Please be mindful of your body if you use shapewear. Binding helps many people relieve dysphoria, but it can lead to permanent rib, back, muscle and lung damage when done unsafely.

  • Don’t bind for longer than eight hours at a time. If you’re out all day, take binding breaks when possible.
  • If you’re experiencing pain or discomfort and can’t go without binding, wear an older or looser binder.
  • Never use ace bandages to bind.
  • Use recommended oil-based solutions to remove KT tape to avoid skin irritation or blistering.
  • Never sleep with your binder on.
  • If possible, use two sports bras instead of a binder.
  • NEVER double bind, even if your binders are loose.
  • In hot weather, wear a half tank instead of the full.

Save money with binder and shapewear giveaways

Some LGBTQ+ centers also take binder donations from people who no longer use them and run giveaways. Look into these organizations if you can’t afford binders or other gender-affirming shapewear.

  • Point of Pride offers both binders and tucking gaffs giveaways.
  • Binder Drive provides binders to Black trans and gender non-conforming folks in the United States.
  • FtM Essentials provides binders for folks 24 and younger who can’t buy binders due to financial burdens.
  • The Binder Project gives away three binders at the beginning of each month.
  • Trans* Lounge has a binder exchange program for its members. Membership is free!

Choosing name(s) and pronoun(s)

If you’re struggling with choosing a new name, you’re not alone.

Choosing a new name can feel like such a permanent task — but you don’t have to use the name you choose forever. Plenty of people go through multiple name changes.

For me, “Emme” is part of my journey, but not my final destination. Even though I don’t feel fully connected to it, it feels much better than my deadname, and it gives me more time to find a name that clicks.

Free places to search for names

Some people find names by looking through baby name websites, searching for names based on meanings, and asking friends and family for their input. Others will take their given name and pull pieces from it. Some will even adopt the name of someone they admire.

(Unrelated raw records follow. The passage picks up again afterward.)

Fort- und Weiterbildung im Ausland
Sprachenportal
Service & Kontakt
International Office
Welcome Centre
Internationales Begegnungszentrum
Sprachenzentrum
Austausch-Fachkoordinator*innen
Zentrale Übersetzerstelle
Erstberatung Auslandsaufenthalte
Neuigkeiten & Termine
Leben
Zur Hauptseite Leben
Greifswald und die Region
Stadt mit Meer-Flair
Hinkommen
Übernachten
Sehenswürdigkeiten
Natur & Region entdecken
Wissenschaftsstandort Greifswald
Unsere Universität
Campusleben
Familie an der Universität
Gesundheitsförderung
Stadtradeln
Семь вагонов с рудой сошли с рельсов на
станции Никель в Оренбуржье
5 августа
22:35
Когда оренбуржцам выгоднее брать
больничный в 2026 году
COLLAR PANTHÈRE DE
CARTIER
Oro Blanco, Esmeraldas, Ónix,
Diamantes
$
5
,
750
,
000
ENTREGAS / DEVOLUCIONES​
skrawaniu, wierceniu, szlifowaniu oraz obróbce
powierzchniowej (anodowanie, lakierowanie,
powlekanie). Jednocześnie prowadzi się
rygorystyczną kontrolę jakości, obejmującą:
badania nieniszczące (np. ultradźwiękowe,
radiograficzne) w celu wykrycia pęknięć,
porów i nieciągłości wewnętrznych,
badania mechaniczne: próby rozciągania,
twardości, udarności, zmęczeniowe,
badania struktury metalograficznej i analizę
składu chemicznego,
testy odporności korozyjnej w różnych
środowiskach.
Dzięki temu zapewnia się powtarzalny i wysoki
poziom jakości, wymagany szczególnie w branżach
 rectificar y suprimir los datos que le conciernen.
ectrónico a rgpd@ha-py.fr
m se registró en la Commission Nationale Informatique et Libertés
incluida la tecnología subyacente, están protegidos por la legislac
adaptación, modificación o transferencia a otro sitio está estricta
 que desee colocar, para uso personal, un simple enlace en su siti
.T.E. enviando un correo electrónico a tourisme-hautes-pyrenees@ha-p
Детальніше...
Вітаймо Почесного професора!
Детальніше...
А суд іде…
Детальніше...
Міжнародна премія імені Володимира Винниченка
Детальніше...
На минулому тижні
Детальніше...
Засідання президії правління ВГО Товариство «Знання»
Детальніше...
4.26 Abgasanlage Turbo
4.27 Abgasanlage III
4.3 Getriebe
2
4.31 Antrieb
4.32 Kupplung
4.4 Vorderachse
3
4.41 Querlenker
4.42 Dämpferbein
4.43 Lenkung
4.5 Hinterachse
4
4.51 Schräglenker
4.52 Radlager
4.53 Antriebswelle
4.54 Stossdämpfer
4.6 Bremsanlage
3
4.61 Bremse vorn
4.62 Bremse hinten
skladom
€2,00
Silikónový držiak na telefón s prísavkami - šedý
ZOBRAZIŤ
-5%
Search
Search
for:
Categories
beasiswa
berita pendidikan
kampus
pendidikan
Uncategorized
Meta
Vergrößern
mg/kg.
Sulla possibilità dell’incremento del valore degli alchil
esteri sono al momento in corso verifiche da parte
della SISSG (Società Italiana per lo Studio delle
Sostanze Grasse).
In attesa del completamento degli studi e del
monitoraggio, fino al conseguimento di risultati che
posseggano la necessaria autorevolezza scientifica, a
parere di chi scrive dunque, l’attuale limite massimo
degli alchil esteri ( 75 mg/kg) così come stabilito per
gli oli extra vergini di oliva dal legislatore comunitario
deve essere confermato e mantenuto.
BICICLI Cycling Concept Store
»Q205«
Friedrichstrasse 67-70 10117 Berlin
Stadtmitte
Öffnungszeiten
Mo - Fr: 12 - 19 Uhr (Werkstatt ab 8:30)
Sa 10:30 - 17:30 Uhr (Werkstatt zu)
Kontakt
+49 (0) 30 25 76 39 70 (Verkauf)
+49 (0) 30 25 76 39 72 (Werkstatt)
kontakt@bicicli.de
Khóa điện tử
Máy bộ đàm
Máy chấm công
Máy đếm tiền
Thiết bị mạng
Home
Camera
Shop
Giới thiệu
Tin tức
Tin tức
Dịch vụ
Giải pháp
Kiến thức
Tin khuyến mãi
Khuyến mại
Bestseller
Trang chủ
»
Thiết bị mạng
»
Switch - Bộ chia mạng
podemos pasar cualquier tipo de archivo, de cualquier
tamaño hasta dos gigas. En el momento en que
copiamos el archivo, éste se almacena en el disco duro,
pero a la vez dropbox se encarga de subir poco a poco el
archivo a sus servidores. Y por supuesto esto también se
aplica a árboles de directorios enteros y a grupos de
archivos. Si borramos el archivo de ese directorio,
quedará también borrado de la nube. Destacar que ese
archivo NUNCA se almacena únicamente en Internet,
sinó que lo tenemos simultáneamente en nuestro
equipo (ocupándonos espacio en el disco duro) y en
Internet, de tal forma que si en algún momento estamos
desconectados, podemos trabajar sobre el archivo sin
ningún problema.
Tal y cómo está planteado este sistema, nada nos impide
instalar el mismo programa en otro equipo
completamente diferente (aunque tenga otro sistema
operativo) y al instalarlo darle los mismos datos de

While you explore what feels best, you’re allowed to use different names and pronouns with different people. Is there someone you can test out a new name with?

Trans support groups are also a perfect space to try new names and pronouns. Check your local LGBTQ+ center to see if they have a group, or get plugged into a virtual space.

You’re in the driver’s seat of your life

There is no roadmap to transitioning, because everyone’s relationship with gender is different. Those who respect you will continue through this process with you.

For some gender-expansive people, passing — being assumed to be cisgender — is the goal. For others, it’s not. You have the autonomy to do what you want with your body and decide what being trans means for you.